Pour éviter que le 7ème continent qui se forme au milieu  de l’océan Pacifique à partir de 1800 milliards de déchets ne s’étende d’avantage, le Parlement Européen agit enfin pour responsabiliser les producteurs, au-delà de l’interdiction des objets en plastique à usage unique : « Les États membres devront atteindre un objectif de collecte de 90% pour les bouteilles en plastique d’ici 2029, et les bouteilles en plastique devront être composées d’au moins 25% de contenu recyclé d’ici 2025, et 30% d’ici 2030. L’accord prévoit également une application renforcée du principe  »pollueur payeur », notamment pour le tabac, via l’introduction de la responsabilité élargie des producteurs.

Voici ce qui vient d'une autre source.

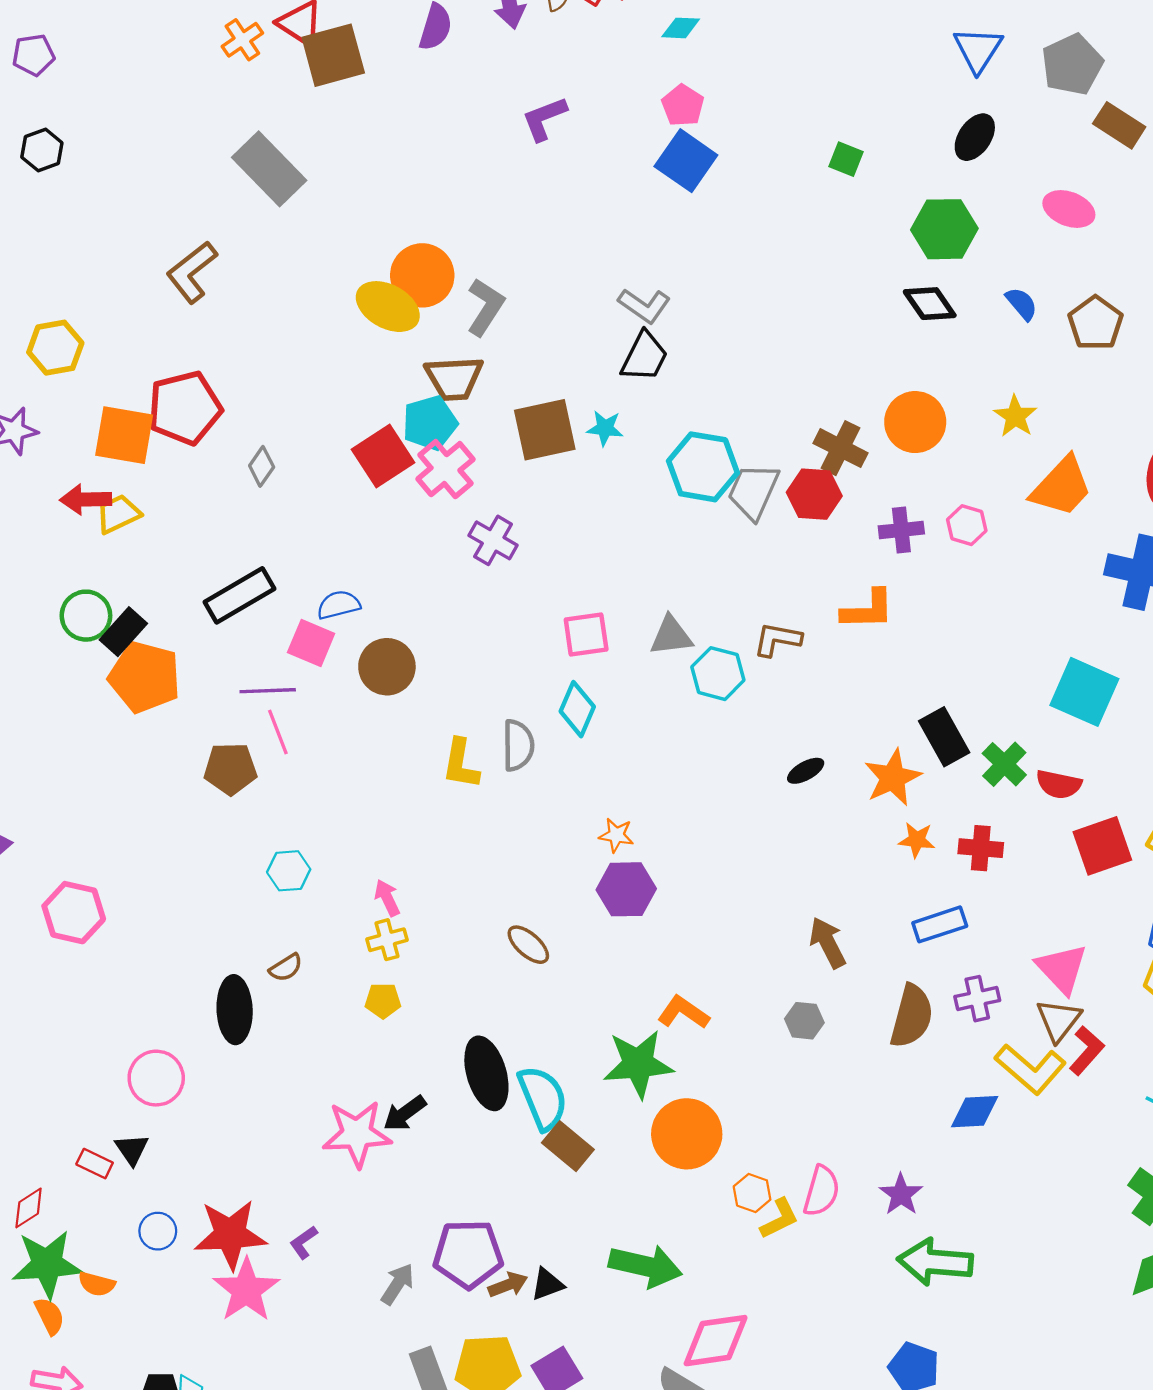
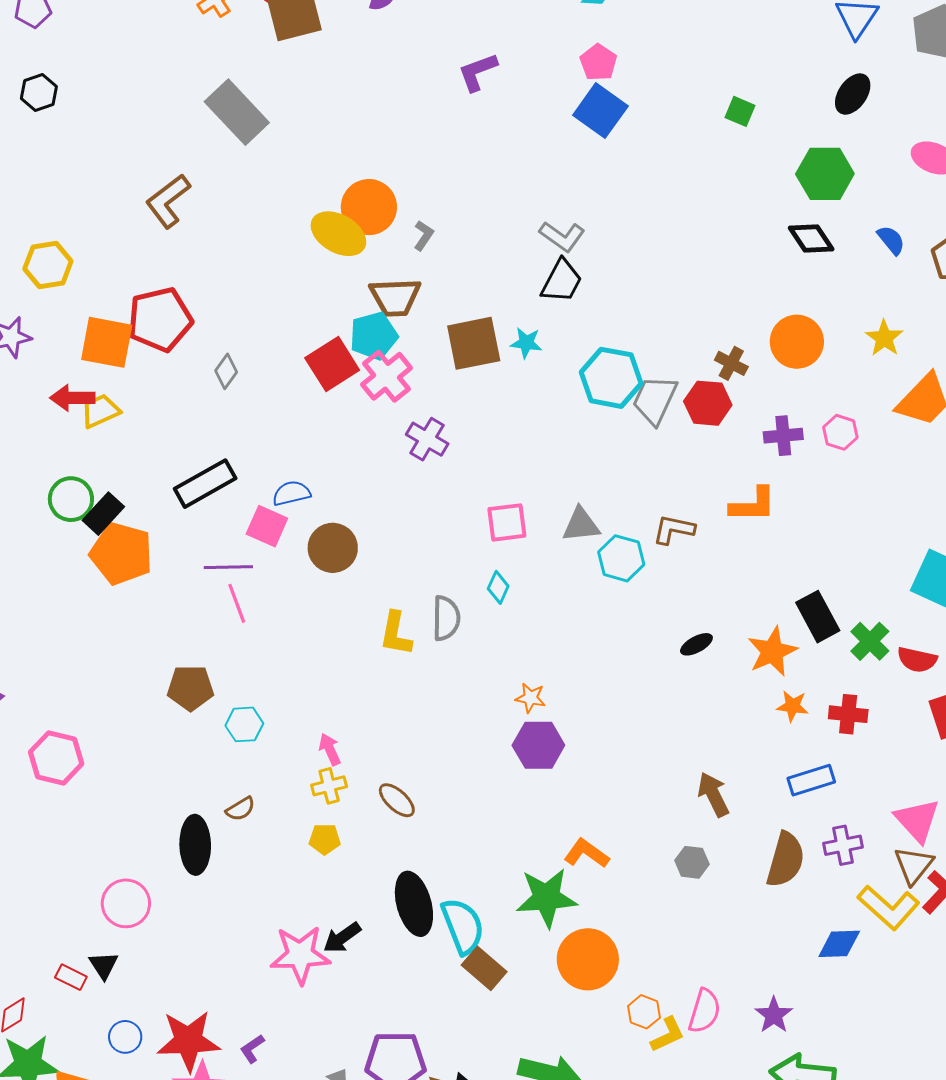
gray L-shape: (485, 307) -> (424, 235), size x0.6
brown cross: (840, 448) -> (731, 363), size x0.7
cyan diamond: (577, 709) -> (498, 587), size x0.7
brown pentagon: (230, 769) -> (190, 688), moved
brown ellipse: (528, 945) -> (397, 800), moved

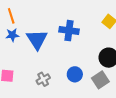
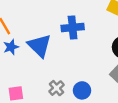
blue circle: (75, 74) -> (82, 90), moved

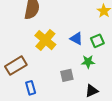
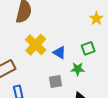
blue triangle: (76, 39) -> (59, 52), moved

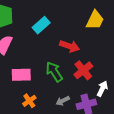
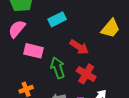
red cross: (83, 70) -> (86, 74), turned -36
pink rectangle: (21, 75) -> (33, 51), moved

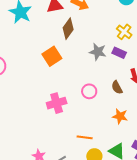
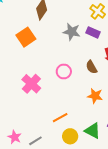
pink cross: (57, 103) -> (31, 84), turned -30
orange line: (85, 137) -> (60, 118), turned -35

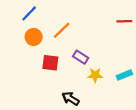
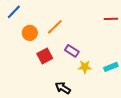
blue line: (29, 13) -> (14, 12), moved
red square: (50, 63) -> (45, 56), turned -35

Ce nouveau régime s’appliquera également aux engins de pêche, afin de s’assurer que les fabricants, et non les pêcheurs, supportent les coûts de collecte des filets perdus en mer. La législation prévoit enfin un étiquetage obligatoire relatif à l’impact environnemental négatif des cigarettes contenant des filtres en plastique jetées dans la rue, ainsi que d’autres produits tels que les gobelets en plastique, les lingettes humides et les serviettes hygiéniques.» Des initiatives qui devraient réduire les coûts de pollution environnementale de 22 milliards d’euros et nous faire revenir à un mode de vie plus simple, dénué d’accessoires inutiles.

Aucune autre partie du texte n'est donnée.